Found and ordered a couple of these, is it the right one for the arachnid?









						Mini 8-Way Rotary Selector Switch - SP8T
					

When you need a lot of options, you need a Mini 8-Way Rotary Selector Switch. This is basically a single-pole to 8-throw switch. As you rotate the knob around, the middle pin will make  ...




					www.adafruit.com
				




Thanks!


----------



## Nostradoomus (May 9, 2020)

Yes


----------



## bschobs (May 9, 2020)

Good deal! Thanks!


----------



## bschobs (May 9, 2020)

Now if I can just find that crystal with small bear bearing closed... ?


----------



## Robert (May 9, 2020)

bschobs said:


> Now if I can just find that crystal with small bear bearing closed... ?











						32.768 kHz Crystal Cylender 3 x 8 mm
					

KDS - Get It Fast - Same Day Shipping




					www.taydaelectronics.com
				




Here's the 3.3V regulator too:








						L78L33ACZ 78L33 + 3.3V Voltage Regulator IC
					

SGS THOMSON - Get It Fast - Same Day Shipping




					www.taydaelectronics.com


----------



## bschobs (May 9, 2020)

Thanks! Do you think the quality on the Tayda crystal is ok?


----------



## phi1 (May 9, 2020)

It’s worked fine for me a few times.


----------



## Ratimus (May 12, 2020)

Heads up - Adafruit is now sold out, but these folks have them: https://www.robotshop.com/en/mini-8-way-rotary-selector-switch-sp8t.html


----------



## steelplayer (May 12, 2020)

Thanks for the heads-up on robotshop.com! 
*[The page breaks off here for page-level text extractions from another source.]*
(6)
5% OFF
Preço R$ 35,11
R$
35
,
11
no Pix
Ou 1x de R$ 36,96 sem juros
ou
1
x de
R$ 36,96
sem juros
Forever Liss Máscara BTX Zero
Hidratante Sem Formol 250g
Heads-up: Was able to get a couple, but they're out of stock as well -- resupply expected June 1.


----------



## Robert (May 16, 2020)

The 1P8T and 2P4T rotary switches arrived today, just have to get them counted in the morning then they'll be available.


----------



## Gordo (May 16, 2020)

THIS is great news.  Will be watching the store like a hawk and also gives me a cheezy excuse to pick up a few new projects...


----------



## Robert (May 16, 2020)

The 1P8T, 2P4T, and 1/4" jacks are available now.


----------



## Kroars (Jun 6, 2020)

Ratimus said:


> Heads up - Adafruit is now sold out, but these folks have them: https://www.robotshop.com/en/mini-8-way-rotary-selector-switch-sp8t.html


Thank you so very much for the heads up!!! Just ordered a handful from RS!!!


----------



## mstrat (Jun 7, 2020)

bschobs said:


> Thanks! Do you think the quality on the Tayda crystal is ok?
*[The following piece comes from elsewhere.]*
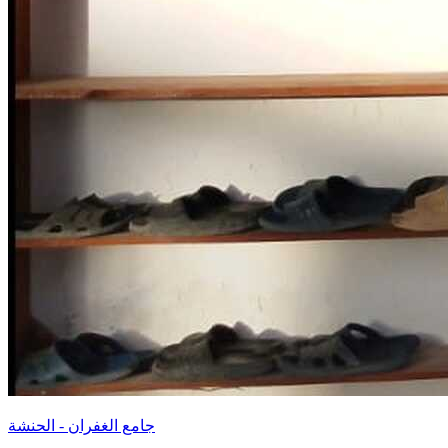
جامع الغفران - الحنشة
I've used it many times without a problem.


----------



## Makemoremusic (Oct 24, 2021)

Random aside, does anybody know off hand what size knobs would fit on this? There’s no description on the small bear page.


----------



## Paradox916 (Oct 24, 2021)

bschobs said:


> Thanks! Do you think the quality on the Tayda crystal is ok?
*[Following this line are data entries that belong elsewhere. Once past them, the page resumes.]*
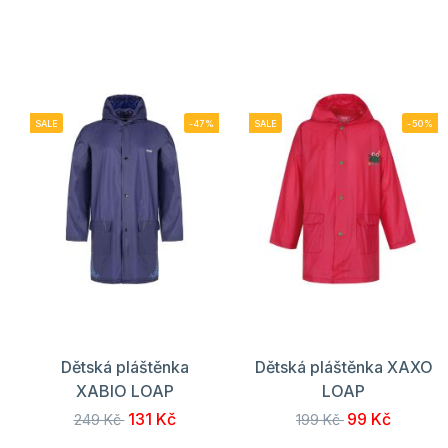
SALE
-47%
SALE
-50%
Dětská pláštěnka
Dětská pláštěnka XAXO
XABIO LOAP
LOAP
131 Kč
99 Kč
249 Kč
199 Kč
I believe you could also use a clock module In place of the crystal it’s appropriate for your application, if I’m not mistaken.


----------



## phi1 (Oct 24, 2021)

Makemoremusic said:


> Random aside, does anybody know off hand what size knobs would fit on this? There’s no description on the small bear page.


Regular set screw 6.35mm knobs fit it, that’s what I always use.  Not sure if any knurled shaft pots press onto it.


----------



## Dan M (Oct 24, 2021)

Mouser stocks them too (I don’t remember that being true last year):



			https://www.mouser.com/ProductDetail/Adafruit/2925?qs=%2Fha2pyFaduh07FuJIQU8QfmJrDjjs0%252BN%252BKzEZsSr3VUAtdnxSWUurw%3D%3D


----------